1. The first and most important thing to say is that The Secret History of Wonder Woman is a splendid work of history, one of the three or four best books ever written on comics and a crucial contribution to the history of feminism. Key to the success of the book is Lepore’s stellar detective work, her almost Sherlock-Holmesian ability to ferret out obscure historical facts and join them together in a plausible narrative. She’s been lucky to have the cooperation of at least some of Marston’s family. But unlike many other comics scholars, she doesn’t simply regurgitate interview material. She’s gone back to the primary sources whenever possible. She never takes a bit of folklore or family legend for granted: she tests them all against the documents and for their internal coherence and likelihood. Comics scholarship is a field where folklore is still rife, where ancient tall tales and newspaper guff continues to be repeated as the gospel truth. Lepore’s book is a crucial step in writing the history of comics in a more serious way, one that respects the canons of historical scholarship.
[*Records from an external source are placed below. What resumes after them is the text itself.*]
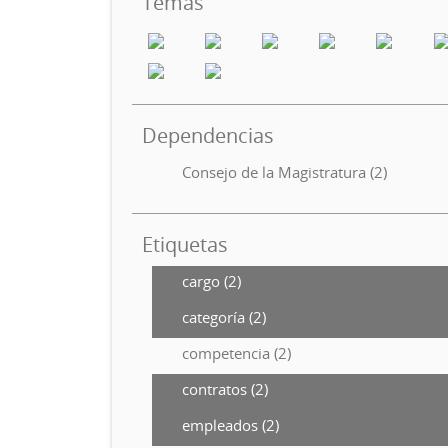
Temas
Dependencias
Consejo de la Magistratura (2)
Etiquetas
cargo (2)
categoría (2)
competencia (2)
contratos (2)
empleados (2)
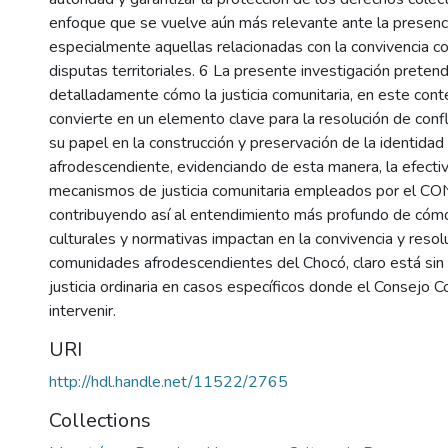
enfoque que se vuelve aún más relevante ante la presenc
especialmente aquellas relacionadas con la convivencia co
disputas territoriales. 6 La presente investigación pretend
detalladamente cómo la justicia comunitaria, en este conte
convierte en un elemento clave para la resolución de conf
su papel en la construcción y preservación de la identidad 
afrodescendiente, evidenciando de esta manera, la efectiv
mecanismos de justicia comunitaria empleados por el
contribuyendo así al entendimiento más profundo de cómo
culturales y normativas impactan en la convivencia y resol
comunidades afrodescendientes del Chocó, claro está sin 
justicia ordinaria en casos específicos donde el Consejo 
intervenir.
URI
http://hdl.handle.net/11522/2765
Collections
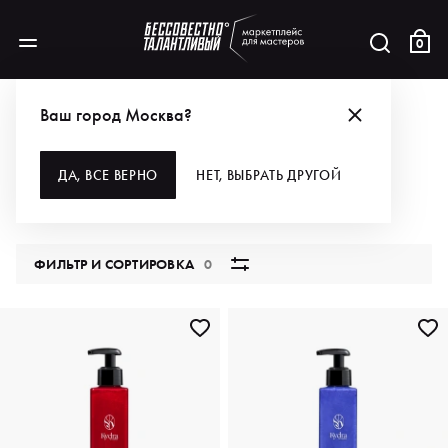
0
КАТАЛОГ
Ваш город Москва?
ВСЕ КАТЕГОРИИ
ДА, ВСЕ ВЕРНО
НЕТ, ВЫБРАТЬ ДРУГОЙ
5849 продуктов
ФИЛЬТР И СОРТИРОВКА
0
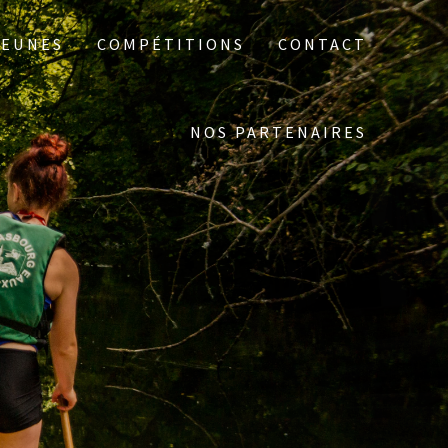
JEUNES
COMPÉTITIONS
CONTACT
NOS PARTENAIRES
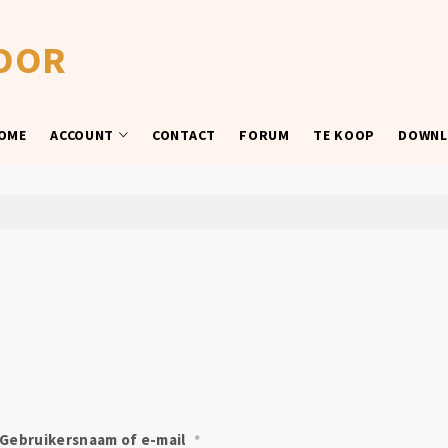
OOR
OME
ACCOUNT
CONTACT
FORUM
TE KOOP
DOWNL
Gebruikersnaam of e-mail
*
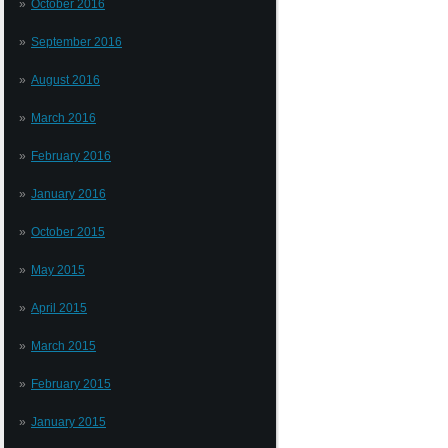
October 2016
September 2016
August 2016
March 2016
February 2016
January 2016
October 2015
May 2015
April 2015
March 2015
February 2015
January 2015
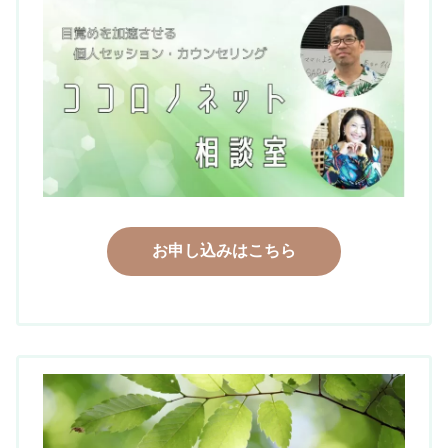
お申し込みはこちら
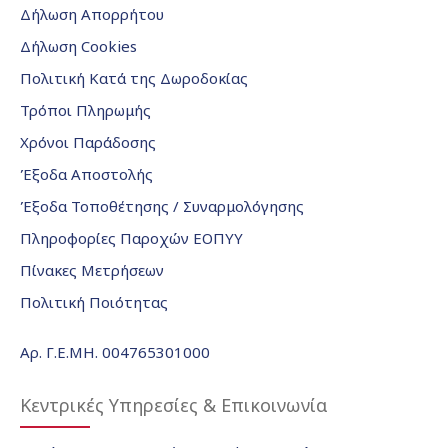
Δήλωση Απορρήτου
Δήλωση Cookies
Πολιτική Κατά της Δωροδοκίας
Τρόποι Πληρωμής
Χρόνοι Παράδοσης
Έξοδα Αποστολής
Έξοδα Τοποθέτησης / Συναρμολόγησης
Πληροφορίες Παροχών ΕΟΠΥΥ
Πίνακες Μετρήσεων
Πολιτική Ποιότητας
Αρ. Γ.Ε.ΜΗ. 004765301000
Κεντρικές Υπηρεσίες & Επικοινωνία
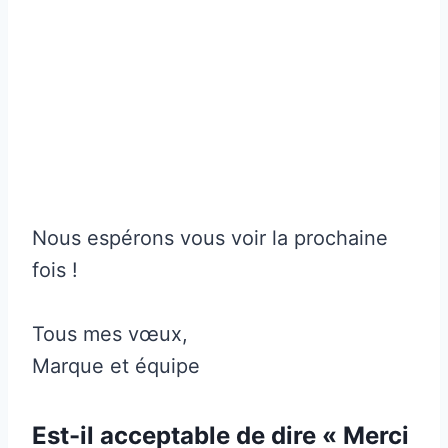
Nous espérons vous voir la prochaine
fois !
Tous mes vœux,
Marque et équipe
Est-il acceptable de dire « Merci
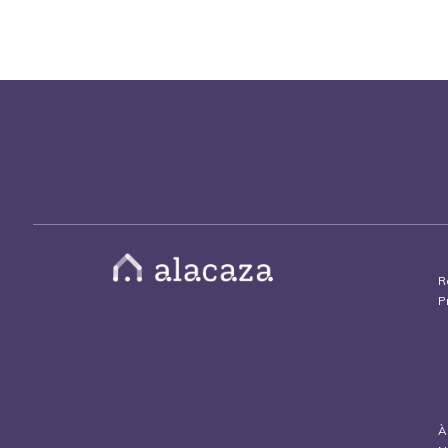
R
P
À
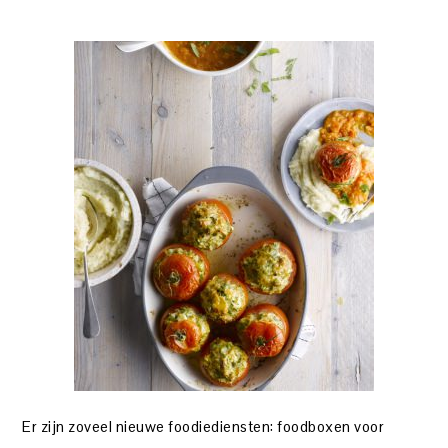
Er zijn zoveel nieuwe foodiediensten: foodboxen voor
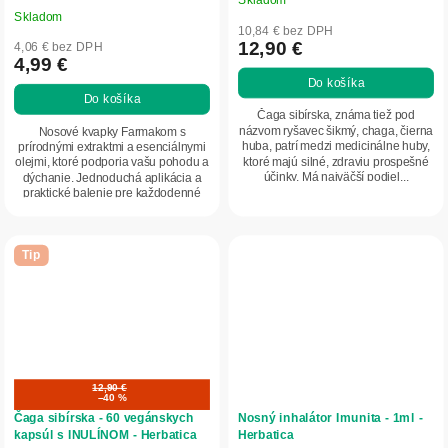
Priemerné
Skladom
hodnotenie
10,84 € bez DPH
produktu
12,90 €
4,06 € bez DPH
4,99 €
je
Do košíka
5,0
Do košíka
z
Čaga sibírska, známa tiež pod
5
názvom ryšavec šikmý, chaga, čierna
Nosové kvapky Farmakom s
huba, patrí medzi medicinálne huby,
prírodnými extraktmi a esenciálnymi
hviezdičiek.
ktoré majú silné, zdraviu prospešné
olejmi, ktoré podporia vašu pohodu a
účinky. Má najväčší podiel...
dýchanie. Jednoduchá aplikácia a
praktické balenie pre každodenné
použitie.
Tip
12,90 €
–40 %
Čaga sibírska - 60 vegánskych
Nosný inhalátor Imunita - 1ml -
kapsúl s INULÍNOM - Herbatica
Herbatica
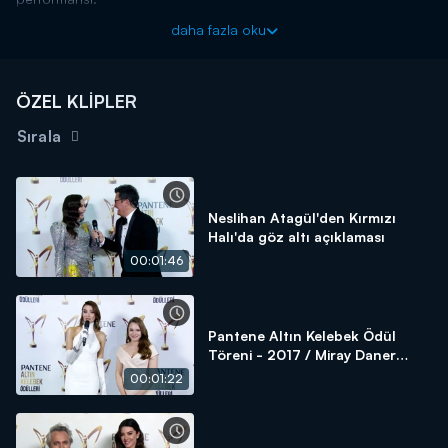
daha fazla oku
ÖZEL KLİPLER
Sırala
Neslihan Atagül'den Kırmızı
Halı'da göz altı açıklaması
00:01:46
Pantene Altın Kelebek Ödül
Töreni - 2017 / Miray Daner
Kırmızı Halı
00:01:22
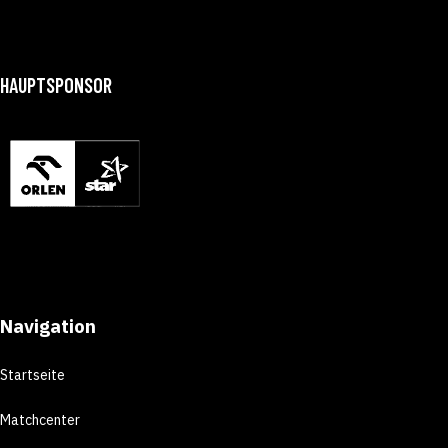
HAUPTSPONSOR
Navigation
Startseite
Matchcenter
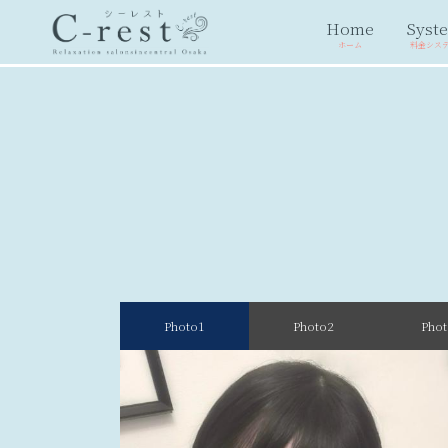
Home
Syst
ホーム
料金シス
Photo1
Photo2
Pho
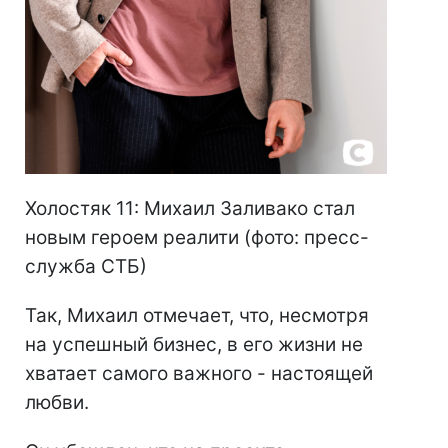
Холостяк 11: Михаил Заливако стал
новым героем реалити (фото: пресс-
служба СТБ)
Так, Михаил отмечает, что, несмотря
на успешный бизнес, в его жизни не
хватает самого важного - настоящей
любви.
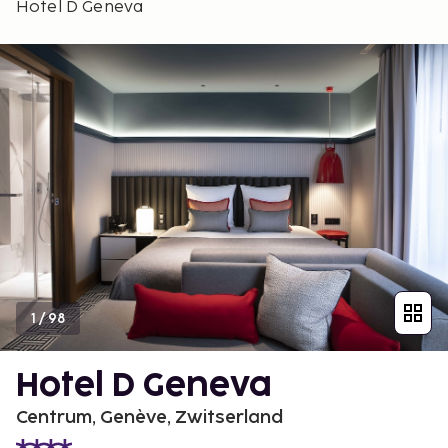
Hotel D Geneva
1
/
98
Hotel D Geneva
Centrum, Genève, Zwitserland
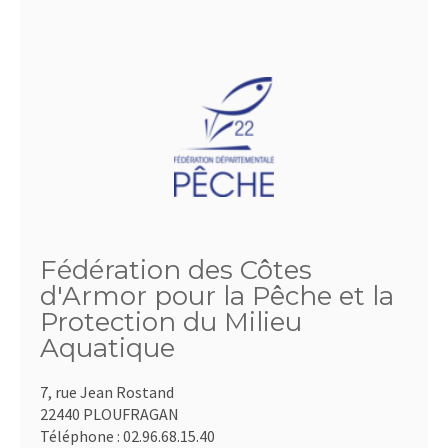
Fédération des Côtes
d'Armor pour la Pêche et la
Protection du Milieu
Aquatique
7, rue Jean Rostand
22440 PLOUFRAGAN
Téléphone :
02.96.68.15.40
2. The book’s central argument is that Wonder Woman was the crucial link, a partially hidden one, between the first wave feminism of the late 19thand early twentieth century and the second wave feminism of the 1960s and 1970s. This is a bold claim, and a convincing one, which will force historians to reconceptualise the history of feminism, to see it not as a series of waves but as a constant flow. “The fight for women’s rights hasn’t come in waves,” Lepore writes. “Wonder Woman, one of the most important superheroes of the 1940s, was the product of the suffragist, feminist, and birth control movements of the 1900s and 1910s and became a source of the women’s liberation and feminist movements of the 1960s and 1970s. The fight for women’s rights has been a river, wending.” It’s rare to see a work of comics scholarship so audaciously link it with the larger realm of social history. Yet Lepore is confident enough to stake out a large claim and make it stick.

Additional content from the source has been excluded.